→ What to do
Print the full listing exactly.

··· Records shown ···

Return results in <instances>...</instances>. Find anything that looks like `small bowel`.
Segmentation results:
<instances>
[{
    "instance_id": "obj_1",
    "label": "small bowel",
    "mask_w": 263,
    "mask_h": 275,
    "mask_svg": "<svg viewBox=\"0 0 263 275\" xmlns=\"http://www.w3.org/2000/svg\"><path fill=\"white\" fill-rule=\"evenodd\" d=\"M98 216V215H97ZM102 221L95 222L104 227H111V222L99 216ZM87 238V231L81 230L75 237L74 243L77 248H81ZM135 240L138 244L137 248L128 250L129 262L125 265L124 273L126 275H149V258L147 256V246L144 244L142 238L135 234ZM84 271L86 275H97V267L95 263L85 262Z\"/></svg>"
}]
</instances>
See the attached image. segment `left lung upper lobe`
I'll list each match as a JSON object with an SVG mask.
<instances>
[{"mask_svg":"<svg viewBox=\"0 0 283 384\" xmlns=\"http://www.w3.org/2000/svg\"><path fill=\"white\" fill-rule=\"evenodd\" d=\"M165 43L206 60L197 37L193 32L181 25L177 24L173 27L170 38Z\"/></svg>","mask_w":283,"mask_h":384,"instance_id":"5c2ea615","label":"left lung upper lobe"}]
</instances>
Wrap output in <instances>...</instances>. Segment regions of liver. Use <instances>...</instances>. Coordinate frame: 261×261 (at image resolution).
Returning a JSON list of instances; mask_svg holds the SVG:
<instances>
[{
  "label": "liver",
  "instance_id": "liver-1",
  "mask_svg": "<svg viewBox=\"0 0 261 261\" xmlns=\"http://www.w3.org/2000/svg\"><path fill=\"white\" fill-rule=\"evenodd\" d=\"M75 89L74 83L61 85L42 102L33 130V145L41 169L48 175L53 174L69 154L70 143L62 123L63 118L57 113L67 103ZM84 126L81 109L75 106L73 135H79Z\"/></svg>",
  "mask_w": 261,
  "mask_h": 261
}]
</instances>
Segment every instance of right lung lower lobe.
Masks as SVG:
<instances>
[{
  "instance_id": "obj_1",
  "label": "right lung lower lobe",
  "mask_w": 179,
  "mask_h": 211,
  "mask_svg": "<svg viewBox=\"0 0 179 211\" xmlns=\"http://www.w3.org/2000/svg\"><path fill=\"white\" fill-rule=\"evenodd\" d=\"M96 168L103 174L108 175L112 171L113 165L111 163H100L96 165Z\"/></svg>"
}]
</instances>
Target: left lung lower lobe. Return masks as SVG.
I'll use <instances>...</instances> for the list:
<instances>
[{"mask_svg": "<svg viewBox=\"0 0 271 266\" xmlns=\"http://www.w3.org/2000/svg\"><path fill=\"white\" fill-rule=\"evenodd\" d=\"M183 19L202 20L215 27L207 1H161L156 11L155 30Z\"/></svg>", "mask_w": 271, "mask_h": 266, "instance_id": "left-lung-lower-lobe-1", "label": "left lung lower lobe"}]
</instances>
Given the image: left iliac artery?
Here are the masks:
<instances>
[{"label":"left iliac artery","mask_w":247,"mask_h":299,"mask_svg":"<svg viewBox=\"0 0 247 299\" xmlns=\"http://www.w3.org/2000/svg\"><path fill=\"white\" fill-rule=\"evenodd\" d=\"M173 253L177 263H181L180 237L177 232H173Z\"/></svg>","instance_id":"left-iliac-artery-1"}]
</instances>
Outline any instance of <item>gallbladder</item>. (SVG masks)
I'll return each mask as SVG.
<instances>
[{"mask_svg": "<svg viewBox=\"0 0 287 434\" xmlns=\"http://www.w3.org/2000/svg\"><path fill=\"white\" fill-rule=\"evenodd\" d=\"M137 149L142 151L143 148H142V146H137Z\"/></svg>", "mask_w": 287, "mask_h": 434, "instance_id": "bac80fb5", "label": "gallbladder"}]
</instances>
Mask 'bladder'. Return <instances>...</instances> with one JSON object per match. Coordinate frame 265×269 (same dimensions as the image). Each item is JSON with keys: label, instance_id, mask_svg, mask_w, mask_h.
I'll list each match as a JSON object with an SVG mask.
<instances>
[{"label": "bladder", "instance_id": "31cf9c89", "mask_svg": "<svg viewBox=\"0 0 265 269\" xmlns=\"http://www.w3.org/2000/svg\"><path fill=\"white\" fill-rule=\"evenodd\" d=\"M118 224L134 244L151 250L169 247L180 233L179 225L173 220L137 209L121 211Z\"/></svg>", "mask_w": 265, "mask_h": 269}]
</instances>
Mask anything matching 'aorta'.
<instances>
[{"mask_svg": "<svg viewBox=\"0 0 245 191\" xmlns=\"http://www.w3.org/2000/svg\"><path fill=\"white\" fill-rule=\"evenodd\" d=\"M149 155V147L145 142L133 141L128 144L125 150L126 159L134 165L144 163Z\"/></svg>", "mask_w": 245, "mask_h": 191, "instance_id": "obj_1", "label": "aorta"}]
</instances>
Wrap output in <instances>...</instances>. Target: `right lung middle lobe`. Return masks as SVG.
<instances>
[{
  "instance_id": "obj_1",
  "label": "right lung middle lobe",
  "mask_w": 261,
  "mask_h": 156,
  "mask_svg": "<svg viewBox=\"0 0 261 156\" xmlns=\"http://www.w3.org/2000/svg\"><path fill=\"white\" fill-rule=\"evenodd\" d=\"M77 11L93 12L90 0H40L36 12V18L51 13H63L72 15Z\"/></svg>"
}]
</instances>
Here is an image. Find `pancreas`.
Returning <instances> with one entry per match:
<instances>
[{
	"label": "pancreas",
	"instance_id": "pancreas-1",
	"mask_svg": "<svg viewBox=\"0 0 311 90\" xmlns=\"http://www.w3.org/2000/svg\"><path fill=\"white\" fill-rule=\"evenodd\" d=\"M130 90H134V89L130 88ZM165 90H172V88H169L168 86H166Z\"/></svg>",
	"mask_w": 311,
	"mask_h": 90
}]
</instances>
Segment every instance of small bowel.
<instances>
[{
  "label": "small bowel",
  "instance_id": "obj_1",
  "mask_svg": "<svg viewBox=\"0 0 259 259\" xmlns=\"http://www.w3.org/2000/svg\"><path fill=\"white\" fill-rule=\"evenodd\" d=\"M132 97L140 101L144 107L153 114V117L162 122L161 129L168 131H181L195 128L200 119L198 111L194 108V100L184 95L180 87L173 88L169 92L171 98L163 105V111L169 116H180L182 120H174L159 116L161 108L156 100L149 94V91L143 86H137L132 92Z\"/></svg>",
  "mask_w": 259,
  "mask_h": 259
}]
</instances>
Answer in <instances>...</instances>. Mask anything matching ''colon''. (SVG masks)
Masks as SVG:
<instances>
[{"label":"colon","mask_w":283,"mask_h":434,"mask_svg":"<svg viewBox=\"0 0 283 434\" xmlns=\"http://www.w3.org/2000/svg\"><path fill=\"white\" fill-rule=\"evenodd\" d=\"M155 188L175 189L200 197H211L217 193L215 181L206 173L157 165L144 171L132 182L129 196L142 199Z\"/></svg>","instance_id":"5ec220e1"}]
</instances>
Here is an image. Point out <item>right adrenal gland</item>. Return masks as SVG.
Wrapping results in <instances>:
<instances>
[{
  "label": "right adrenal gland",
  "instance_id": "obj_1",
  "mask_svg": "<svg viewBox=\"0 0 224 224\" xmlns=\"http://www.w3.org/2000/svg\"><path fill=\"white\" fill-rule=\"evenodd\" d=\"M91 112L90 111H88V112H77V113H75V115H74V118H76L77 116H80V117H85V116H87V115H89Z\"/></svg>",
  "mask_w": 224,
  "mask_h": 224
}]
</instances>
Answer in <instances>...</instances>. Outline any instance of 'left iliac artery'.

···

→ Response
Return results in <instances>...</instances>. Find anything that looks like `small bowel`.
Segmentation results:
<instances>
[{
    "instance_id": "obj_1",
    "label": "small bowel",
    "mask_w": 263,
    "mask_h": 275,
    "mask_svg": "<svg viewBox=\"0 0 263 275\" xmlns=\"http://www.w3.org/2000/svg\"><path fill=\"white\" fill-rule=\"evenodd\" d=\"M98 216V215H97ZM102 221L95 222L104 227H111V222L99 216ZM87 238V231L81 230L75 237L74 243L77 248H81ZM135 240L138 244L137 248L128 250L129 262L125 265L124 273L126 275H149V258L147 256V246L144 244L142 238L135 234ZM84 271L86 275H97V267L95 263L85 262Z\"/></svg>"
}]
</instances>
See the attached image. segment `left lung upper lobe`
I'll list each match as a JSON object with an SVG mask.
<instances>
[{"mask_svg":"<svg viewBox=\"0 0 283 384\" xmlns=\"http://www.w3.org/2000/svg\"><path fill=\"white\" fill-rule=\"evenodd\" d=\"M165 43L206 60L197 37L193 32L181 25L177 24L173 27L170 38Z\"/></svg>","mask_w":283,"mask_h":384,"instance_id":"5c2ea615","label":"left lung upper lobe"}]
</instances>
Wrap output in <instances>...</instances>. Segment regions of liver. Use <instances>...</instances>. Coordinate frame: 261×261 (at image resolution).
Returning a JSON list of instances; mask_svg holds the SVG:
<instances>
[{
  "label": "liver",
  "instance_id": "liver-1",
  "mask_svg": "<svg viewBox=\"0 0 261 261\" xmlns=\"http://www.w3.org/2000/svg\"><path fill=\"white\" fill-rule=\"evenodd\" d=\"M75 89L74 83L61 85L42 102L33 130V145L41 169L48 175L53 174L69 154L70 143L62 123L63 118L57 113L67 103ZM84 126L81 109L75 106L73 135H79Z\"/></svg>",
  "mask_w": 261,
  "mask_h": 261
}]
</instances>
Segment every instance of right lung lower lobe.
Masks as SVG:
<instances>
[{
  "instance_id": "obj_1",
  "label": "right lung lower lobe",
  "mask_w": 179,
  "mask_h": 211,
  "mask_svg": "<svg viewBox=\"0 0 179 211\" xmlns=\"http://www.w3.org/2000/svg\"><path fill=\"white\" fill-rule=\"evenodd\" d=\"M96 168L103 174L108 175L112 171L113 165L111 163H100L96 165Z\"/></svg>"
}]
</instances>
Target: left lung lower lobe. Return masks as SVG.
I'll use <instances>...</instances> for the list:
<instances>
[{"mask_svg": "<svg viewBox=\"0 0 271 266\" xmlns=\"http://www.w3.org/2000/svg\"><path fill=\"white\" fill-rule=\"evenodd\" d=\"M183 19L202 20L215 27L207 1H161L156 11L155 30Z\"/></svg>", "mask_w": 271, "mask_h": 266, "instance_id": "left-lung-lower-lobe-1", "label": "left lung lower lobe"}]
</instances>
Given the image: left iliac artery?
Here are the masks:
<instances>
[{"label":"left iliac artery","mask_w":247,"mask_h":299,"mask_svg":"<svg viewBox=\"0 0 247 299\" xmlns=\"http://www.w3.org/2000/svg\"><path fill=\"white\" fill-rule=\"evenodd\" d=\"M173 253L177 263H181L180 237L177 232H173Z\"/></svg>","instance_id":"left-iliac-artery-1"}]
</instances>
Outline any instance of <item>gallbladder</item>. (SVG masks)
I'll return each mask as SVG.
<instances>
[{"mask_svg": "<svg viewBox=\"0 0 287 434\" xmlns=\"http://www.w3.org/2000/svg\"><path fill=\"white\" fill-rule=\"evenodd\" d=\"M137 149L142 151L143 148H142V146H137Z\"/></svg>", "mask_w": 287, "mask_h": 434, "instance_id": "bac80fb5", "label": "gallbladder"}]
</instances>
Mask 'bladder'. Return <instances>...</instances> with one JSON object per match. Coordinate frame 265×269 (same dimensions as the image). Each item is JSON with keys: label, instance_id, mask_svg, mask_w, mask_h.
I'll list each match as a JSON object with an SVG mask.
<instances>
[{"label": "bladder", "instance_id": "31cf9c89", "mask_svg": "<svg viewBox=\"0 0 265 269\" xmlns=\"http://www.w3.org/2000/svg\"><path fill=\"white\" fill-rule=\"evenodd\" d=\"M118 224L134 244L151 250L169 247L180 233L179 225L173 220L137 209L121 211Z\"/></svg>", "mask_w": 265, "mask_h": 269}]
</instances>
Mask anything matching 'aorta'.
<instances>
[{"mask_svg": "<svg viewBox=\"0 0 245 191\" xmlns=\"http://www.w3.org/2000/svg\"><path fill=\"white\" fill-rule=\"evenodd\" d=\"M149 155V147L145 142L133 141L128 144L125 150L126 159L134 165L144 163Z\"/></svg>", "mask_w": 245, "mask_h": 191, "instance_id": "obj_1", "label": "aorta"}]
</instances>
Wrap output in <instances>...</instances>. Target: `right lung middle lobe`. Return masks as SVG.
<instances>
[{
  "instance_id": "obj_1",
  "label": "right lung middle lobe",
  "mask_w": 261,
  "mask_h": 156,
  "mask_svg": "<svg viewBox=\"0 0 261 156\" xmlns=\"http://www.w3.org/2000/svg\"><path fill=\"white\" fill-rule=\"evenodd\" d=\"M77 11L93 12L90 0H40L36 12V18L51 13H63L72 15Z\"/></svg>"
}]
</instances>
Here is an image. Find `pancreas`.
Returning <instances> with one entry per match:
<instances>
[{
	"label": "pancreas",
	"instance_id": "pancreas-1",
	"mask_svg": "<svg viewBox=\"0 0 311 90\" xmlns=\"http://www.w3.org/2000/svg\"><path fill=\"white\" fill-rule=\"evenodd\" d=\"M130 90H134V89L130 88ZM165 90H172V88H169L168 86H166Z\"/></svg>",
	"mask_w": 311,
	"mask_h": 90
}]
</instances>
Segment every instance of small bowel.
<instances>
[{
  "label": "small bowel",
  "instance_id": "obj_1",
  "mask_svg": "<svg viewBox=\"0 0 259 259\" xmlns=\"http://www.w3.org/2000/svg\"><path fill=\"white\" fill-rule=\"evenodd\" d=\"M132 97L140 101L144 107L153 114V117L162 122L161 129L168 131H181L195 128L200 119L198 111L194 108V100L184 95L180 87L173 88L169 92L171 98L163 105V111L169 116H180L182 120H174L159 116L161 108L156 100L149 94V91L143 86H137L132 92Z\"/></svg>",
  "mask_w": 259,
  "mask_h": 259
}]
</instances>
Answer in <instances>...</instances>. Mask anything matching ''colon''. (SVG masks)
Masks as SVG:
<instances>
[{"label":"colon","mask_w":283,"mask_h":434,"mask_svg":"<svg viewBox=\"0 0 283 434\" xmlns=\"http://www.w3.org/2000/svg\"><path fill=\"white\" fill-rule=\"evenodd\" d=\"M155 188L175 189L200 197H211L217 193L215 181L206 173L157 165L144 171L132 182L129 196L142 199Z\"/></svg>","instance_id":"5ec220e1"}]
</instances>
Here is an image. Point out <item>right adrenal gland</item>. Return masks as SVG.
Wrapping results in <instances>:
<instances>
[{
  "label": "right adrenal gland",
  "instance_id": "obj_1",
  "mask_svg": "<svg viewBox=\"0 0 224 224\" xmlns=\"http://www.w3.org/2000/svg\"><path fill=\"white\" fill-rule=\"evenodd\" d=\"M91 112L90 111H88V112H77V113H75V115H74V118H76L77 116H80V117H85V116H87V115H89Z\"/></svg>",
  "mask_w": 224,
  "mask_h": 224
}]
</instances>
Answer in <instances>...</instances>. Outline any instance of 'left iliac artery'.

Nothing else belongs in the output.